Start of EXTRACTED ENTRIES
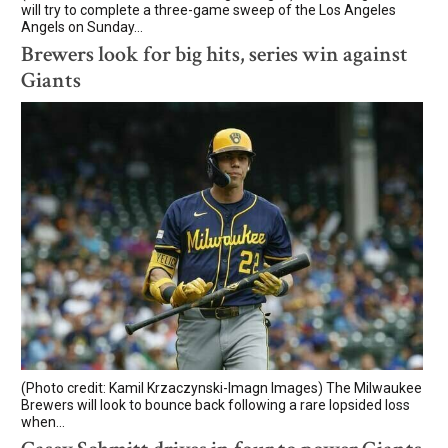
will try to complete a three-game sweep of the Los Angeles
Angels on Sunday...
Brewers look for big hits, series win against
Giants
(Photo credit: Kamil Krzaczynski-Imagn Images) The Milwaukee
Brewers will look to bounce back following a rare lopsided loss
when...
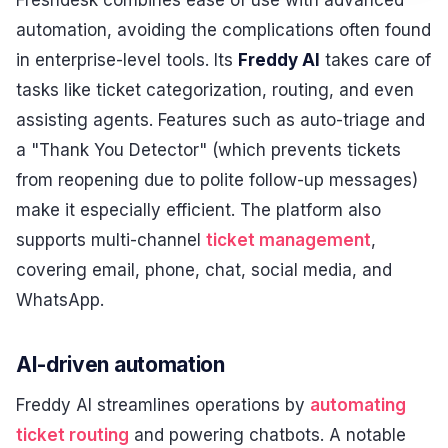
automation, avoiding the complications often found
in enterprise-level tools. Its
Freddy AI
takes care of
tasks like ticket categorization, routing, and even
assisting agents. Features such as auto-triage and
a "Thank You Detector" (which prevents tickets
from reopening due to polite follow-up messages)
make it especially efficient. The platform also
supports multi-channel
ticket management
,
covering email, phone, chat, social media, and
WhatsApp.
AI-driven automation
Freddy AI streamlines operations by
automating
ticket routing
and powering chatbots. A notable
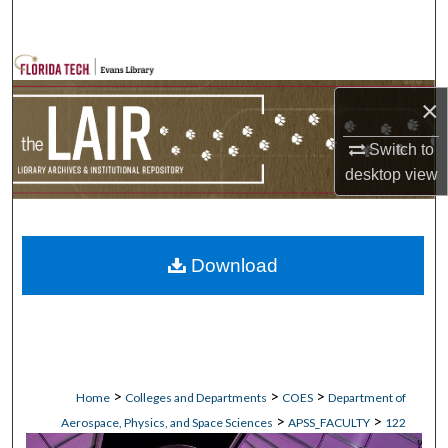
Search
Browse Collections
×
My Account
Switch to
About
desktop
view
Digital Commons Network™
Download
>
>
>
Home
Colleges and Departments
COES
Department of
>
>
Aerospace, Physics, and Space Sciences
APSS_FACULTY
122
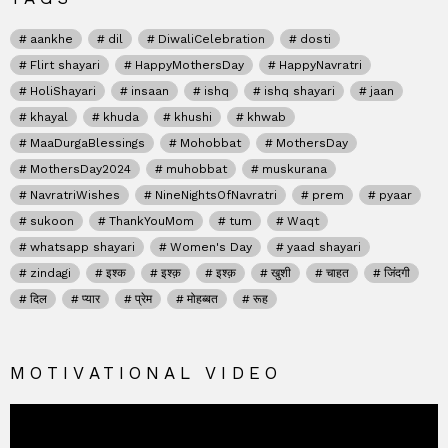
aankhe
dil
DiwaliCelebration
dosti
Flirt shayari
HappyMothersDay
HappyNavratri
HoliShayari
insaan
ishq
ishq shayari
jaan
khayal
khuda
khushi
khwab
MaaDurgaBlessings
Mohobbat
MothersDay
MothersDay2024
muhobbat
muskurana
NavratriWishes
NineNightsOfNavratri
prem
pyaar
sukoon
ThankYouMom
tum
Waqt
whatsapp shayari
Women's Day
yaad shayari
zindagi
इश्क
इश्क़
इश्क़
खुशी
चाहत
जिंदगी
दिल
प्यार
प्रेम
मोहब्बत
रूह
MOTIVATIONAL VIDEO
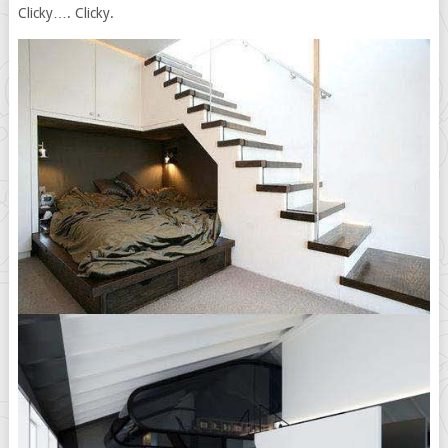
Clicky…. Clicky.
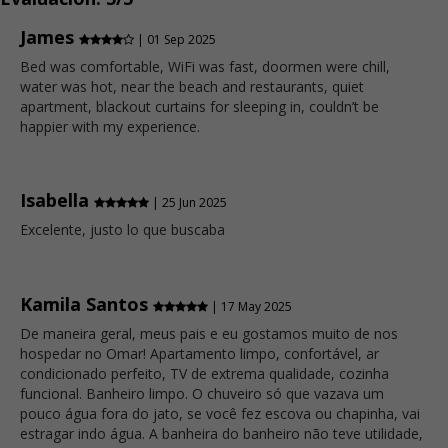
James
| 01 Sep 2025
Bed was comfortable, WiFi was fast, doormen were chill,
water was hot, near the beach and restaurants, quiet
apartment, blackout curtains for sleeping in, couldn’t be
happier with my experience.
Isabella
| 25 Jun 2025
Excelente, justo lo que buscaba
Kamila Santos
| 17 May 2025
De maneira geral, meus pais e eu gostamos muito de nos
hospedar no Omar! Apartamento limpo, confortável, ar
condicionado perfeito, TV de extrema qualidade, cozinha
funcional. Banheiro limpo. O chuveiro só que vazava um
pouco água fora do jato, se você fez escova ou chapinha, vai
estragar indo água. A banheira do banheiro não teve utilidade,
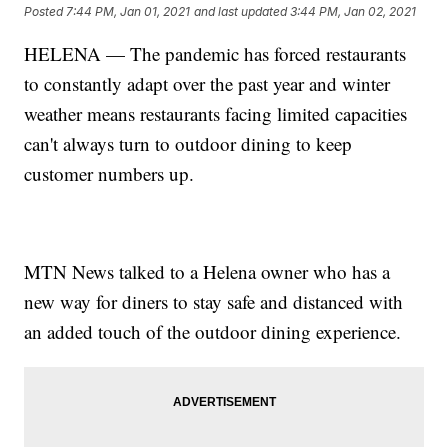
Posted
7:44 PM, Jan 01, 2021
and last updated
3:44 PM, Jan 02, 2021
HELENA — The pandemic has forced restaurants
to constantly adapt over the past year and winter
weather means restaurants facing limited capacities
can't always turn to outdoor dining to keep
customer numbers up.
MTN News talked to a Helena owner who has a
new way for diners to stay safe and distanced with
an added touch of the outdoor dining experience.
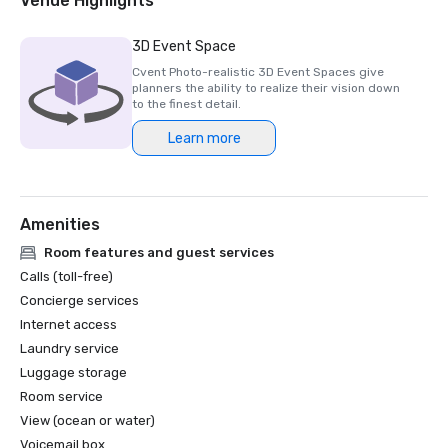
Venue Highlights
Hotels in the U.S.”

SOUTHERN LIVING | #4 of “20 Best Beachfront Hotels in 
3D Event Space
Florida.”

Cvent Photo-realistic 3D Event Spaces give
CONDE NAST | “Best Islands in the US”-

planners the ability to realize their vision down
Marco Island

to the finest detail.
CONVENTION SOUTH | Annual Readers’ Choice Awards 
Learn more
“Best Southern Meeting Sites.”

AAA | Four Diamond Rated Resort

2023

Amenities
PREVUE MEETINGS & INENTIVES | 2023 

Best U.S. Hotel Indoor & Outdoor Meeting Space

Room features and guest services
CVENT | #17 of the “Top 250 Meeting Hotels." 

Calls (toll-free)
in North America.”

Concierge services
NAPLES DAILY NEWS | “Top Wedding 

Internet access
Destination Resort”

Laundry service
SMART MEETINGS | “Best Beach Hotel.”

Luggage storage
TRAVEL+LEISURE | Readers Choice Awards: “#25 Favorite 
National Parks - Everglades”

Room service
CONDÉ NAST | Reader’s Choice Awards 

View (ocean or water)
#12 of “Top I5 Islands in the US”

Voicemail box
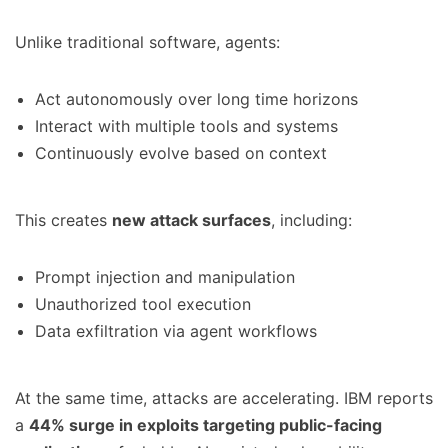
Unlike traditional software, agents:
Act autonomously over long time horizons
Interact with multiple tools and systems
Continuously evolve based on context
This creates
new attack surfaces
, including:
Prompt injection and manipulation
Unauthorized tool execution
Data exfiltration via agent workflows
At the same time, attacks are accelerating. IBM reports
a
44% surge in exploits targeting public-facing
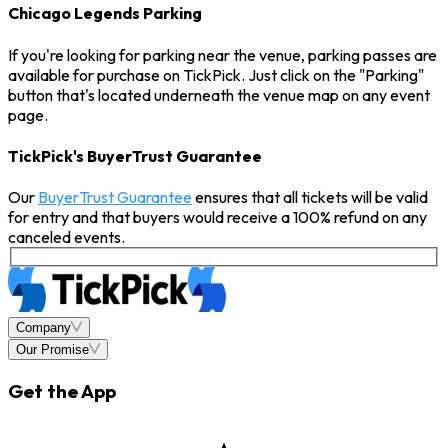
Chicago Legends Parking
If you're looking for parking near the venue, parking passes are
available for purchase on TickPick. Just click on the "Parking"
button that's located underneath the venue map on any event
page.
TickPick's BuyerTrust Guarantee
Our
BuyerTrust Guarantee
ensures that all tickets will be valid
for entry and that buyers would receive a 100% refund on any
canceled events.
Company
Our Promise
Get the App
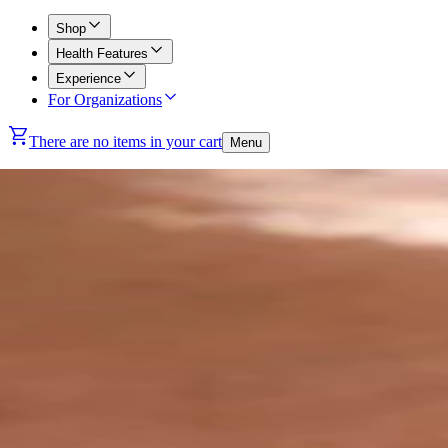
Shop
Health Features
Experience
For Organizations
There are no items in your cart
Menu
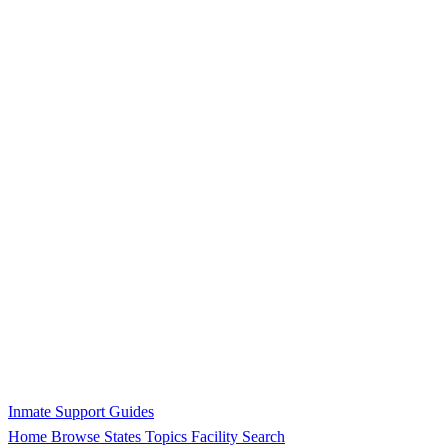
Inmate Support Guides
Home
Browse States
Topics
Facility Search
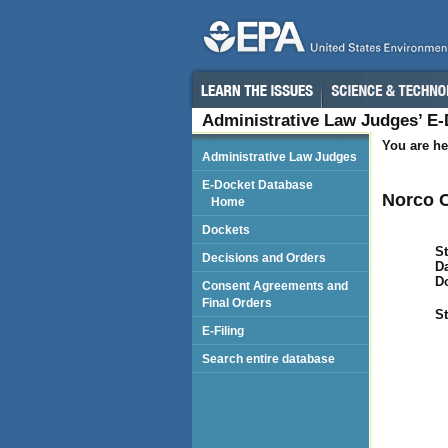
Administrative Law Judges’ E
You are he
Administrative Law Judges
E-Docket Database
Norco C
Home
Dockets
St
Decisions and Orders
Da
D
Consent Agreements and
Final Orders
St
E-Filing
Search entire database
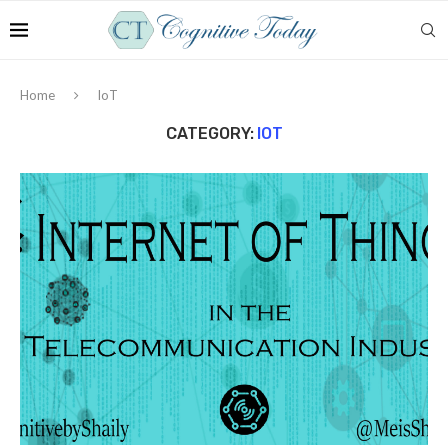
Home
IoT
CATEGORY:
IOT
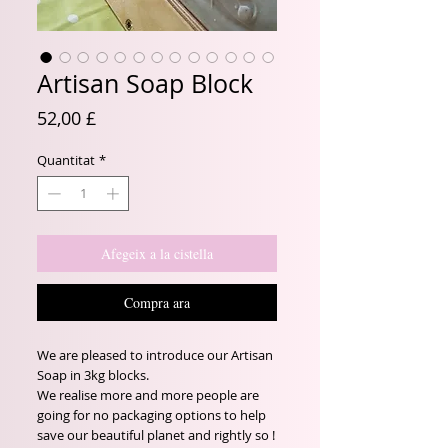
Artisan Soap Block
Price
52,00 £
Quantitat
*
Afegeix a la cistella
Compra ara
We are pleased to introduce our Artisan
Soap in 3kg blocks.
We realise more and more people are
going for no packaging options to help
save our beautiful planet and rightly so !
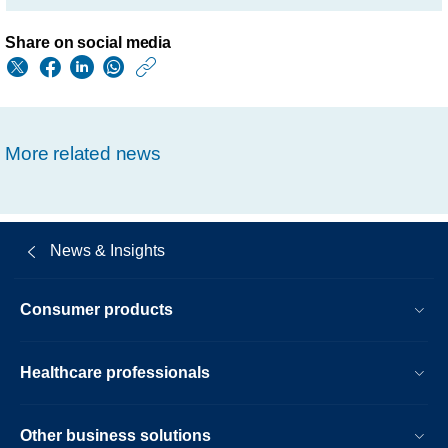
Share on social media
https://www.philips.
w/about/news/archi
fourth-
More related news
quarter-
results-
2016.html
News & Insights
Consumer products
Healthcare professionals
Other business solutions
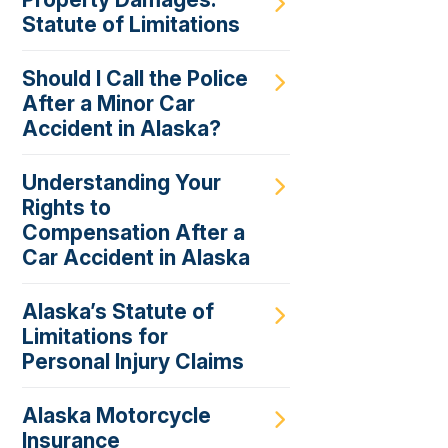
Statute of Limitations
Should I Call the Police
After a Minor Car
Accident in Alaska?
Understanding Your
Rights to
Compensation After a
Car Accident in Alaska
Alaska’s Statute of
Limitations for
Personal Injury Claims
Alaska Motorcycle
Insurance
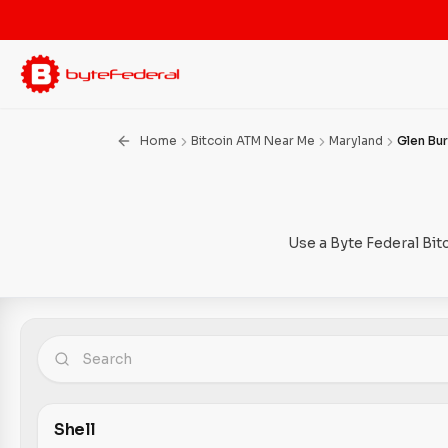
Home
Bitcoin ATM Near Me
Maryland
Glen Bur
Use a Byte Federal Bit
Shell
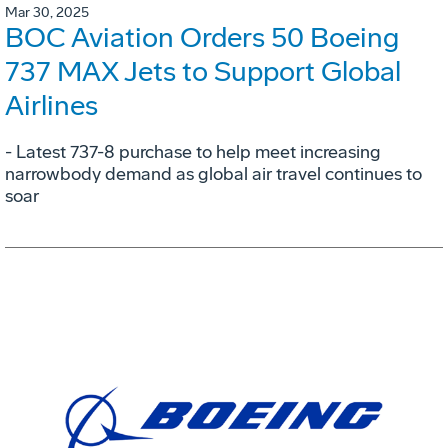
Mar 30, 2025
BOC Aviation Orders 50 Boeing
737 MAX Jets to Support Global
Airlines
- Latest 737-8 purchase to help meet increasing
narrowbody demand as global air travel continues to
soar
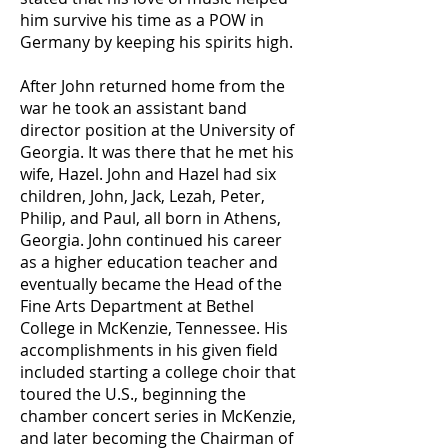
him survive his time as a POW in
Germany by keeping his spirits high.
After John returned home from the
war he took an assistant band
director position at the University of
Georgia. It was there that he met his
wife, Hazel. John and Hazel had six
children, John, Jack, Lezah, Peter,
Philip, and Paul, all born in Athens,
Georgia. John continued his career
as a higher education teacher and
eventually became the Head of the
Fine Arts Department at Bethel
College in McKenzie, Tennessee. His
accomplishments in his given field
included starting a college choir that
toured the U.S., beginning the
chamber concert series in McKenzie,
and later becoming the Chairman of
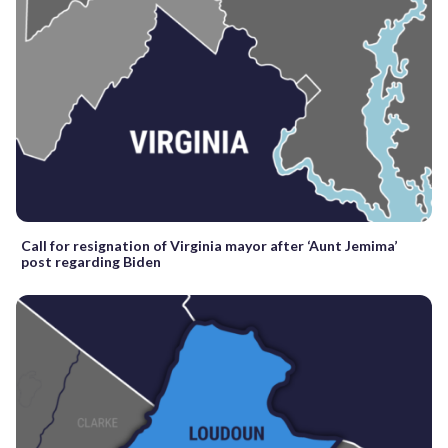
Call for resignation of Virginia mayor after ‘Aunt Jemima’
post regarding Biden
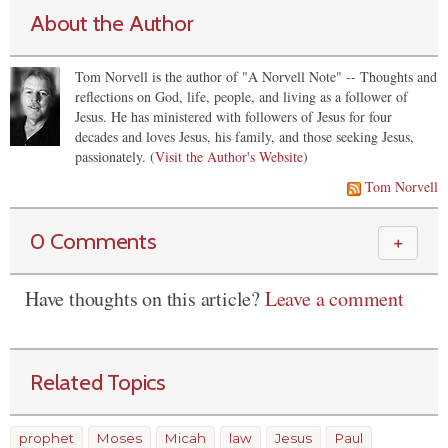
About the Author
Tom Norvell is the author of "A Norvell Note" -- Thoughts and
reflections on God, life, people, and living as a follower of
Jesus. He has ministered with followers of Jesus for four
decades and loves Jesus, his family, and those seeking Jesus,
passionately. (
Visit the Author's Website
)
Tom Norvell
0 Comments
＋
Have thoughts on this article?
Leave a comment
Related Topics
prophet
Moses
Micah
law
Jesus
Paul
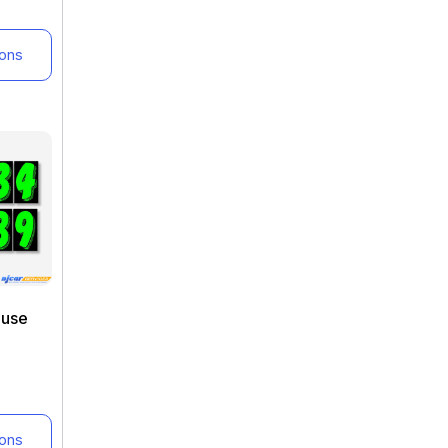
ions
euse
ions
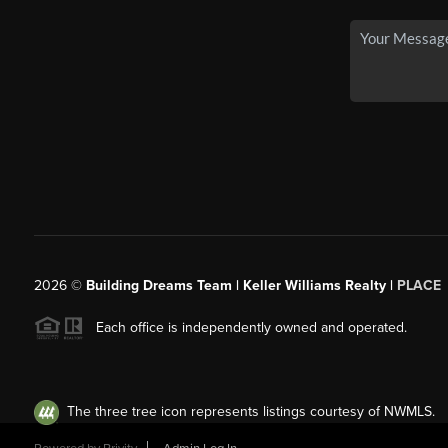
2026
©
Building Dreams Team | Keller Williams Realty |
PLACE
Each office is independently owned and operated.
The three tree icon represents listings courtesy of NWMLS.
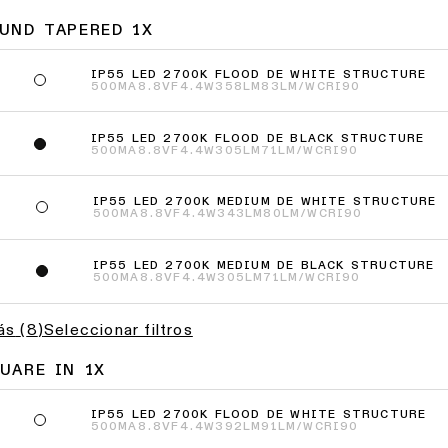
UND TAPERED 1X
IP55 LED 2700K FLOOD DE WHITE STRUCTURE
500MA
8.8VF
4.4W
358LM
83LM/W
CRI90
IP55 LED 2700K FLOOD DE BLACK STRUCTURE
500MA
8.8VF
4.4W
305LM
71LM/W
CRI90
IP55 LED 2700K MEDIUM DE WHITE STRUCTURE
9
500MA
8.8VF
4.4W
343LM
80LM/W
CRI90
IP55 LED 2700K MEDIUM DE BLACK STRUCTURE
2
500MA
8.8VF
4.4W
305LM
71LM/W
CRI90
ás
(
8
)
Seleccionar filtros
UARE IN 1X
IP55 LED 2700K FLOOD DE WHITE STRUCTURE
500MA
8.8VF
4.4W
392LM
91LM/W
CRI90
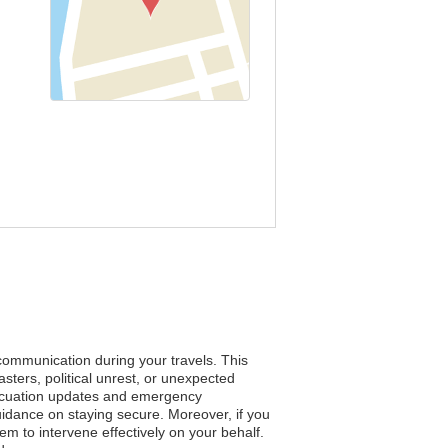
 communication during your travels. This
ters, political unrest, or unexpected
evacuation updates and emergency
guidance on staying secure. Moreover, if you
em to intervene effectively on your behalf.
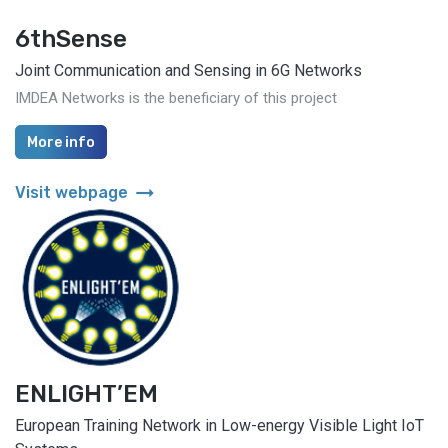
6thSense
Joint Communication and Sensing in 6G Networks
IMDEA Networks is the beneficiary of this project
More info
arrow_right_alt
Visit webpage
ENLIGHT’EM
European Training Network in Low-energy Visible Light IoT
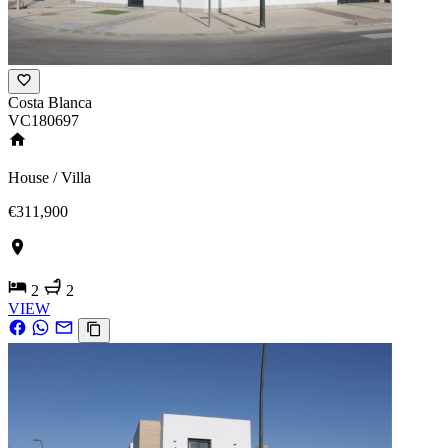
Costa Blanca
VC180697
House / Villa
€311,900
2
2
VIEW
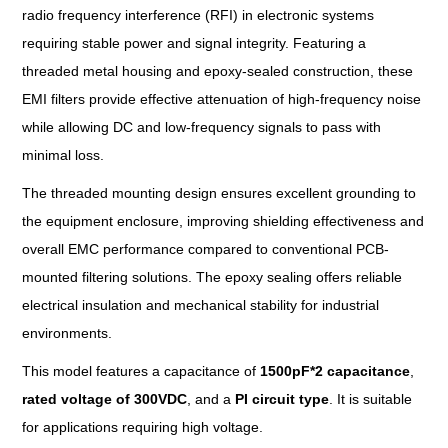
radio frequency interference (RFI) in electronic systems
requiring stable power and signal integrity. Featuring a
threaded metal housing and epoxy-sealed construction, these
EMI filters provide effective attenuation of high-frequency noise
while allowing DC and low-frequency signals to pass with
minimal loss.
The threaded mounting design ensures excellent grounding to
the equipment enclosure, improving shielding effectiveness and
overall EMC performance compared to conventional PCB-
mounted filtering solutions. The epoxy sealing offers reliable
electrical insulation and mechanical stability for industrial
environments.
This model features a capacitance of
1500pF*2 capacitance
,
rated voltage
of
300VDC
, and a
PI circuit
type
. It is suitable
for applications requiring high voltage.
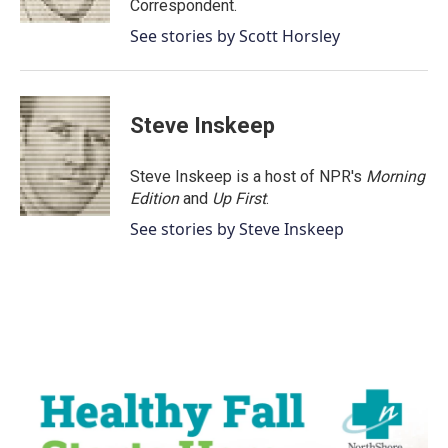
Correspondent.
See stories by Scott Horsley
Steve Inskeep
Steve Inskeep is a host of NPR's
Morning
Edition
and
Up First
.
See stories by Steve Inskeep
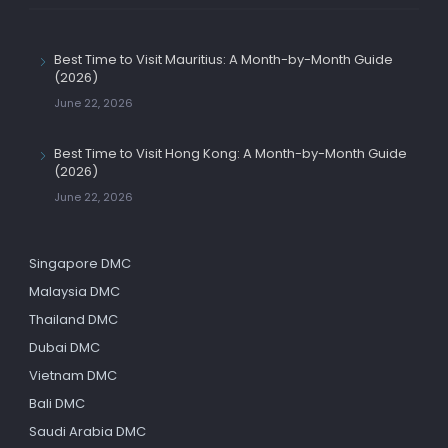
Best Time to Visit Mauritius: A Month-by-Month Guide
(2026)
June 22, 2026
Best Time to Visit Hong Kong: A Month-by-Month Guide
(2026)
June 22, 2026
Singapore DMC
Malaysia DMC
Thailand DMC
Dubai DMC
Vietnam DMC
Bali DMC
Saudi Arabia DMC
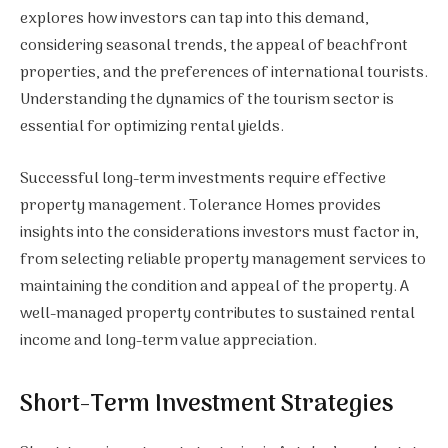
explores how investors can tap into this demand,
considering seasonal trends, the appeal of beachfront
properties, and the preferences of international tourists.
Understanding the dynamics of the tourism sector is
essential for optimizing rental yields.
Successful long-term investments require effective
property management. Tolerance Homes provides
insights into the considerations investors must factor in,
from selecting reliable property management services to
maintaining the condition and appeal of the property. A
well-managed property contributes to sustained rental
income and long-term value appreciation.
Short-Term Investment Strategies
End of EXTRACTED ENTRIES
## PROBLEM DESCRIPTION:
Print once more, exactly, the lines that start at the top of the records above and end at the line with "takes care of", skipping all pictures.

## EXERCISE OUTPUT:
will try to complete a three-game sweep of the Los Angeles
Angels on Sunday...
Brewers look for big hits, series win against
Giants
(Photo credit: Kamil Krzaczynski-Imagn Images) The Milwaukee
Brewers will look to bounce back following a rare lopsided loss
when...
automation, avoiding the complications often found
in enterprise-level tools. Its
Freddy AI
takes care of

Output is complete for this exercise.